_REQUIREMENT:_ Search the entries for the word "drugi" and pull out each line that has it.
EXERCISE MATERIAL START
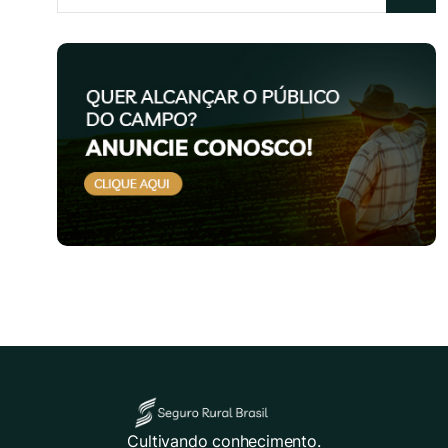
Cultivando conhecimento.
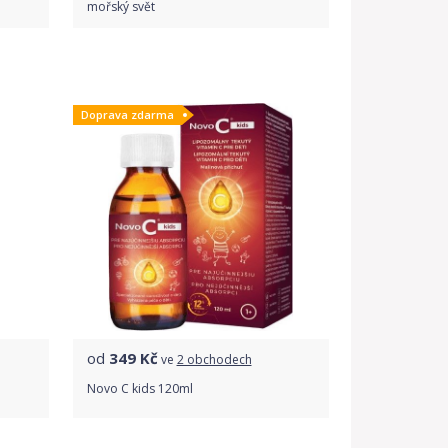
mořský svět
Porovnat ceny
Doprava zdarma
od
349
Kč
ve
2 obchodech
Novo C kids 120ml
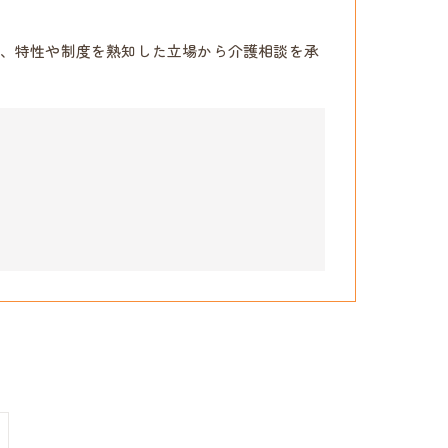
、特性や制度を熟知した立場から介護相談を承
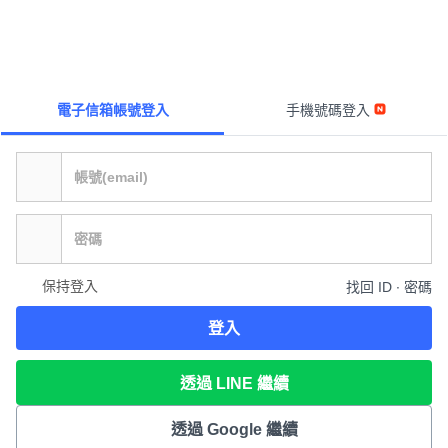
電子信箱帳號登入
手機號碼登入
保持登入
找回 ID ∙ 密碼
登入
透過 LINE 繼續
透過 Google 繼續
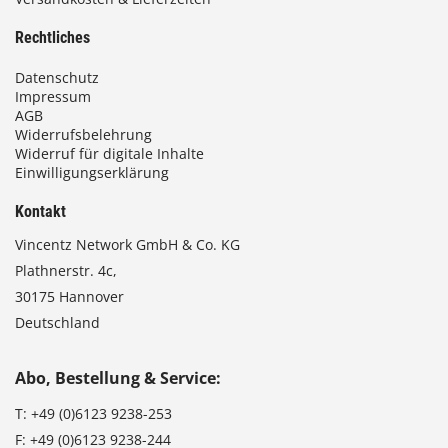
Rechtliches
Datenschutz
Impressum
AGB
Widerrufsbelehrung
Widerruf für digitale Inhalte
Einwilligungserklärung
Kontakt
Vincentz Network GmbH & Co. KG
Plathnerstr. 4c,
30175 Hannover
Deutschland
Abo, Bestellung & Service:
T:
+49 (0)6123 9238-253
F:
+49 (0)6123 9238-244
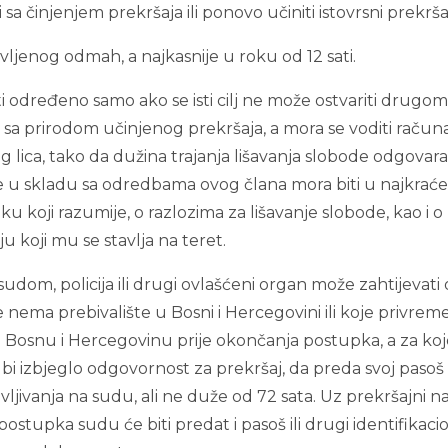
i sa činjenjem prekršaja ili ponovo učiniti istovrsni prekrša
ivljenog odmah, a najkasnije u roku od 12 sati.
i određeno samo ako se isti cilj ne može ostvariti drugo
 sa prirodom učinjenog prekršaja, a mora se voditi račun
og lica, tako da dužina trajanja lišavanja slobode odgovar
de u skladu sa odredbama ovog člana mora biti u najkrać
ku koji razumije, o razlozima za lišavanje slobode, kao i o
u koji mu se stavlja na teret.
udom, policija ili drugi ovlašćeni organ može zahtijevati
oje nema prebivalište u Bosni i Hercegovini ili koje privre
ti Bosnu i Hercegovinu prije okončanja postupka, a za koj
i izbjeglo odgovornost za prekršaj, da preda svoj pasoš i
ljivanja na sudu, ali ne duže od 72 sata. Uz prekršajni n
ostupka sudu će biti predat i pasoš ili drugi identifikacio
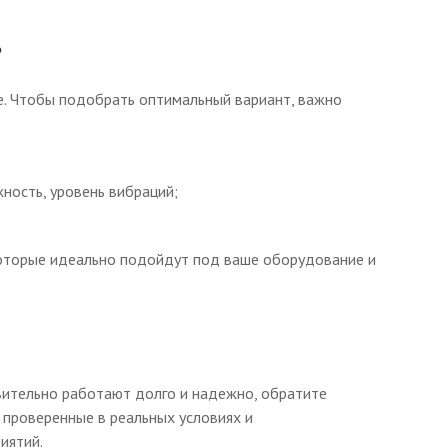
?
. Чтобы подобрать оптимальный вариант, важно
ность, уровень вибраций;
оторые идеально подойдут под ваше оборудование и
вительно работают долго и надежно, обратите
 проверенные в реальных условиях и
иятий.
EXERCISE MATERIAL END
_RESULT FOR THIS TASK:_
udom, policija ili drugi ovlašćeni organ može zahtijevati
ostupka sudu će biti predat i pasoš ili drugi identifikacio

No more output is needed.